Daisy loves to groom me and is my shoulder rat so is always licking and grooming me. It's funny though that whenever he gets in trouble right afterwards he will start licking me as if he is sucking up trying to apologize like I will forget he did something wrong...he also does it after he gets scared and I am cuddling him to make him feel better. It's like a weird comfort thing. The other day he was climbing on his playpen and his paw got caught in the bars and got stuck and he fell and was hanging for a second. He squeaked bloody murder and was terrified. I ran to him of course and babied him and gave him kisses and right away he started licking me like that's how he comforts himself after he gets scared lol or in trouble lol. Very weird but cute.


----------



## Jessiferatu (Apr 30, 2014)

They all have their little quirks but my favorite has to be that Squeaky is in love with my husband. It doesn't matter what we're doing, if my hubby is in the vicinity Squeaky goes bounding off in his direction. He hops like a little bunny, lol.


----------



## nanashi7 (Jun 5, 2013)

Iris would always spend her treat time hoarding and building nests. She would run around, even with her huge tumor, grabbing food and hiding it and grabbing trash and building nests. She always got 30+ treats because I'm a sucker for beggers, but she probably only got to eat one or two because everyone else would camp out in her hut and take her food.

When Elias is in trouble he will let you pet him. He crawls over and lays down.

Milo hates anything on his hands. He doesn't hold food if it has something on it (like pasta sauce), instead cleaning it off and then holding it to chew it. 

Echo likes to get out of the cage in nap in strange places. 

Circe always prefaces bad behavior or after getting yelled at with kisses. She doesn't mean she's sorry, she just knows she'll be out of trouble the cuter she is.

Ophelia views the word "No" as a personal challenge. She got lost in the cieling a bit ago because she jumped up there after repeatedly telling her no. It's a trigger word. Once, my friend told her "no" to chewing on duct tape, which she wasn't doing. Cheeky thing looked at me, grabbed the tape, and chewed on the duct tape as slow as possible with prolonged eye contact.

Sigh. My kiddos.


----------



## WolfPuppy (Jan 11, 2015)

Charlotte popcorns all the time when she is happy or excited. It is really an adorable behavior - she suddenly hops and doesn't even seem to realize she's doing it!
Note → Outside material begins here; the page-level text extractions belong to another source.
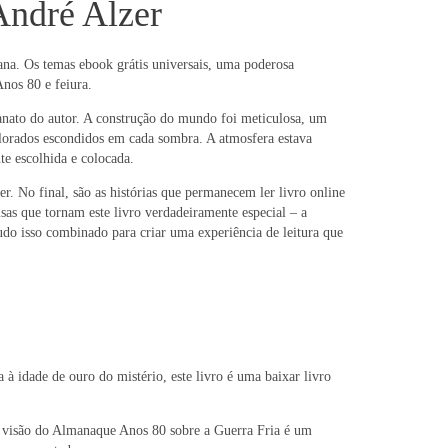
André Alzer
mana. Os temas ebook grátis universais, uma poderosa
nos 80 e feiura.
sanato do autor. A construção do mundo foi meticulosa, um
plorados escondidos em cada sombra. A atmosfera estava
e escolhida e colocada.
r. No final, são as histórias que permanecem ler livro online
sas que tornam este livro verdadeiramente especial – a
udo isso combinado para criar uma experiência de leitura que
 idade de ouro do mistério, este livro é uma baixar livro
 A visão do Almanaque Anos 80 sobre a Guerra Fria é um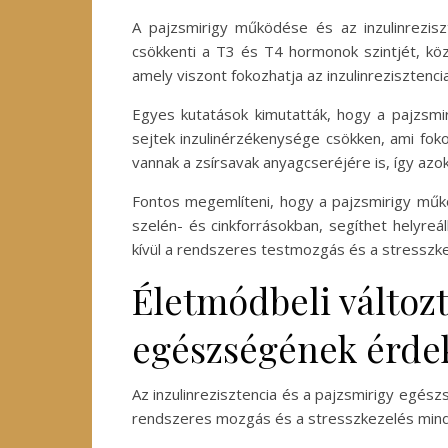
A pajzsmirigy működése és az inzulinrezisz
csökkenti a T3 és T4 hormonok szintjét, köz
amely viszont fokozhatja az inzulinrezisztenci
Egyes kutatások kimutatták, hogy a pajzsmi
sejtek inzulinérzékenysége csökken, ami foko
vannak a zsírsavak anyagcseréjére is, így az
Fontos megemlíteni, hogy a pajzsmirigy műkö
szelén- és cinkforrásokban, segíthet helyreá
kívül a rendszeres testmozgás és a stresszke
Életmódbeli változt
egészségének érde
Az inzulinrezisztencia és a pajzsmirigy egés
rendszeres mozgás és a stresszkezelés mind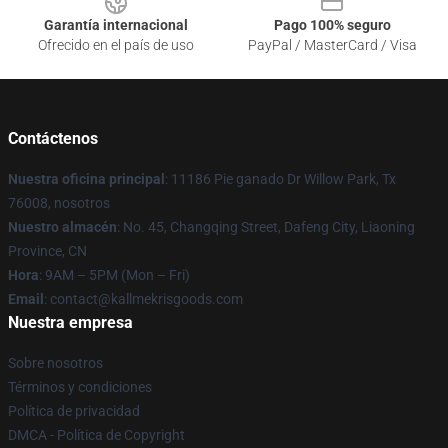
Garantía internacional
Pago 100% seguro
Ofrecido en el país de uso
PayPal / MasterCard / Visa
Contáctenos
Nuestra oficina principal
: 11186 Pie ganado Dr Willow Park, Tx
76008, nosotros
Nuestro almacén
: No. 45, Changqing Street, Dafeng City, Liaoning
Province, CN
Hora
: 9AM – 5PM (Mon – Fri)
Email
: contact@kallmekrisgoods.com
Nuestra empresa
Sobre nosotros
Términos y condiciones
Política de privacidad
DMCA - Política de Copyright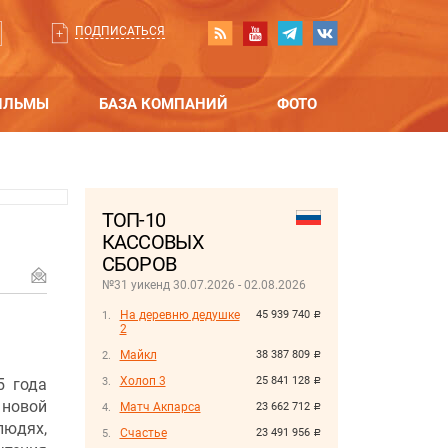
ПОДПИСАТЬСЯ
ИЛЬМЫ
БАЗА КОМПАНИЙ
ФОТО
ТОП-10
КАССОВЫХ
СБОРОВ
№31 уикенд 30.07.2026 - 02.08.2026
На деревню дедушке
45 939 740
руб.
2
Майкл
38 387 809
руб.
Холоп 3
25 841 128
5 года
руб.
новой
Матч Акпарса
23 662 712
руб.
людях,
Счастье
23 491 956
руб.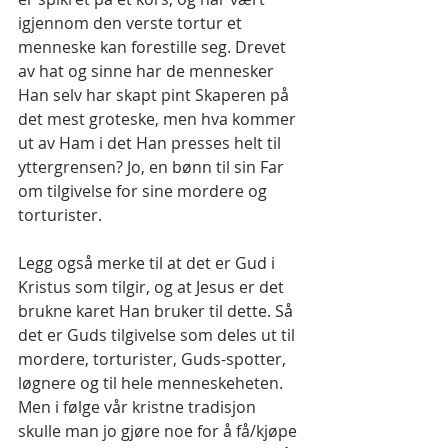
igjennom den verste tortur et 
menneske kan forestille seg. Drevet 
av hat og sinne har de mennesker 
Han selv har skapt pint Skaperen på 
det mest groteske, men hva kommer 
ut av Ham i det Han presses helt til 
yttergrensen? Jo, en bønn til sin Far 
om tilgivelse for sine mordere og 
torturister.
Legg også merke til at det er Gud i 
Kristus som tilgir, og at Jesus er det 
brukne karet Han bruker til dette. Så 
det er Guds tilgivelse som deles ut til 
mordere, torturister, Guds-spotter, 
løgnere og til hele menneskeheten. 
Men i følge vår kristne tradisjon 
skulle man jo gjøre noe for å få/kjøpe 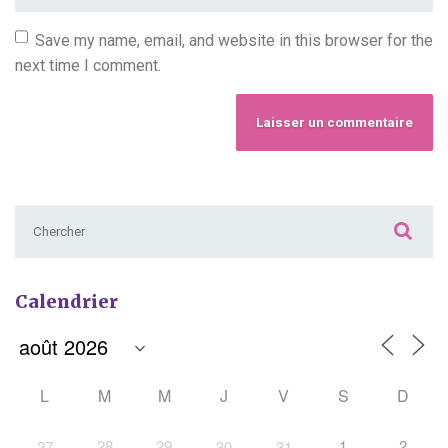
Save my name, email, and website in this browser for the
next time I comment.
Chercher :
Calendrier
L
M
M
J
V
S
D
28
29
1
2
27
30
31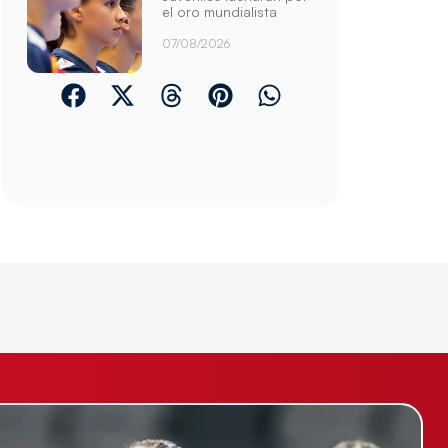
el oro mundialista
07/08/2026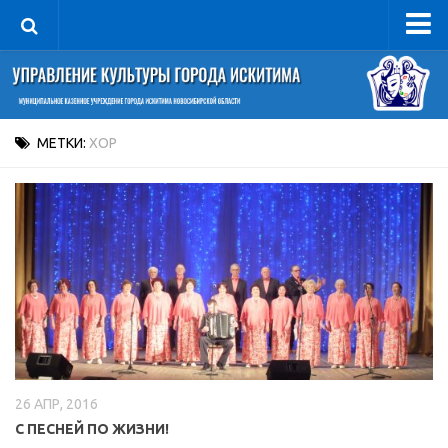
Управление
Руководитель
Сведения об организации
МЕТКИ:
ХОР
Структура
Книга почета культуры
Фотогалерея
Документы
Учредительные документы
Правовая база
Противодействие коррупции
26 АПР, 2016
Отчеты о деятельности
С ПЕСНЕЙ ПО ЖИЗНИ!
Учреждения культуры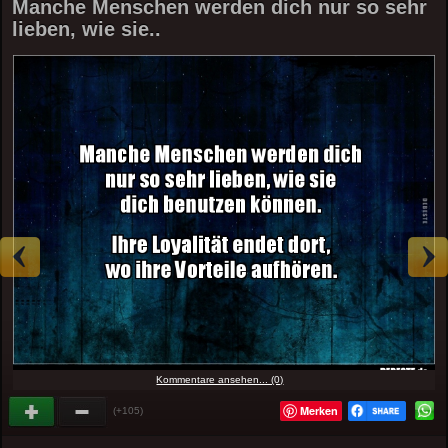
Manche Menschen werden dich nur so sehr
lieben, wie sie..
Kommentare ansehen... (0)
Merken
(+105)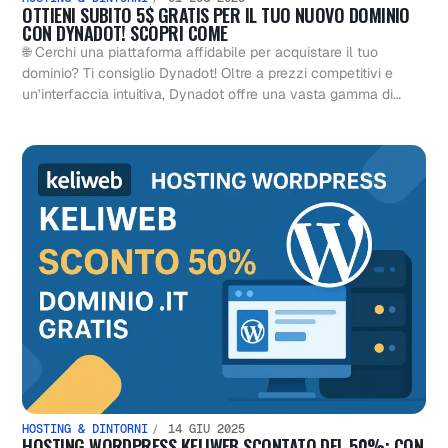
OTTIENI SUBITO 5$ GRATIS PER IL TUO NUOVO DOMINIO
CON DYNADOT! SCOPRI COME
🌐 Cerchi una piattaforma affidabile per acquistare il tuo
dominio? Ti consiglio Dynadot! Oltre a prezzi competitivi e
un’interfaccia intuitiva, Dynadot offre una vasta gamma di…
HOSTING & DINTORNI
14 GIU 2025
HOSTING WORDPRESS KELIWEB SCONTATO DEL 50%: CON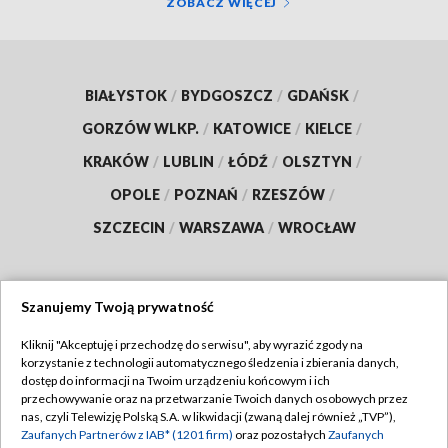
ZOBACZ WIĘCEJ
BIAŁYSTOK
/
BYDGOSZCZ
/
GDAŃSK
/
GORZÓW WLKP.
/
KATOWICE
/
KIELCE
/
KRAKÓW
/
LUBLIN
/
ŁÓDŹ
/
OLSZTYN
/
OPOLE
/
POZNAŃ
/
RZESZÓW
/
SZCZECIN
/
WARSZAWA
/
WROCŁAW
Szanujemy Twoją prywatność
Dołącz do nas:
Kliknij "Akceptuję i przechodzę do serwisu", aby wyrazić zgody na
korzystanie z technologii automatycznego śledzenia i zbierania danych,
TVP
dostęp do informacji na Twoim urządzeniu końcowym i ich
Abonament TVP
przechowywanie oraz na przetwarzanie Twoich danych osobowych przez
Regulamin TVP
nas, czyli Telewizję Polską S.A. w likwidacji (zwaną dalej również „TVP”),
Emisja w TVP
Polityka prywatności
Zaufanych Partnerów z IAB* (1201 firm)
oraz pozostałych
Zaufanych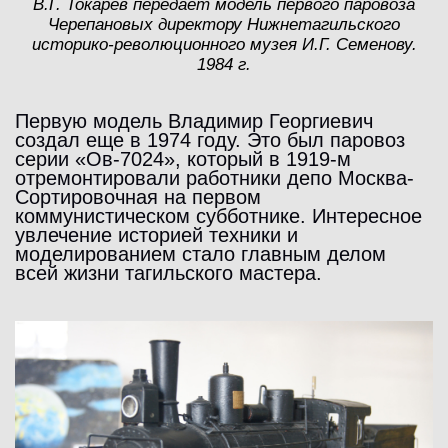
В.Г. Токарев передает модель первого паровоза
Черепановых директору Нижнетагильского
историко-революционного музея И.Г. Семенову.
1984 г.
Первую модель Владимир Георгиевич
создал еще в 1974 году. Это был паровоз
серии «Ов-7024», который в 1919-м
отремонтировали работники депо Москва-
Сортировочная на первом
коммунистическом субботнике. Интересное
увлечение историей техники и
моделированием стало главным делом
всей жизни тагильского мастера.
I'm getting my second rat in a couple of weeks. I look forward to getting to know her cute personality traits.


----------



## heckhund (Feb 16, 2015)

Well, Cricket is this petit little rat, but is totally dominant over Styx, who is significantly larger. It was hilarious when I brought her home seeing a tiny baby do dominance behaviours on the big adult. It is the only time I have heard of that happening in intros. I guess Styx is too much of a big squishy wimp to defend her territory.
Styx's funny behaviour is probably how she always gets excited to come out and play, then just curls up somewhere in my room and naps when I let her out.


----------



## Fu-Inle (Jan 22, 2015)

Merry is an expert flycatcher, she picks them out of the air as they fly past her like a chameleon then she spits them out.


----------



## raindear (Mar 3, 2015)

Well, I have several cute stories about my rats, but I think I'll share just two:

1. I had 13 rats at this time. The first thing I did each morning was greet everyone and give them treats. On one day, I gave Aphrodite a treat, as she turned away with it, another rat grabbed it and ran away. In a split second I watched her thought processes go: "Ooh, you I'm gonna get you" - "Uh, wait, Mom will give me another one." then she turned back to me and got another treat. As she turned away, the second treat was also stolen and again: "Ooh, you I'm gonna get you" - "Uh, wait, Mom will give me another one." and again I gave her another treat. This one she kept. It was just so cute to see the way her thought process went.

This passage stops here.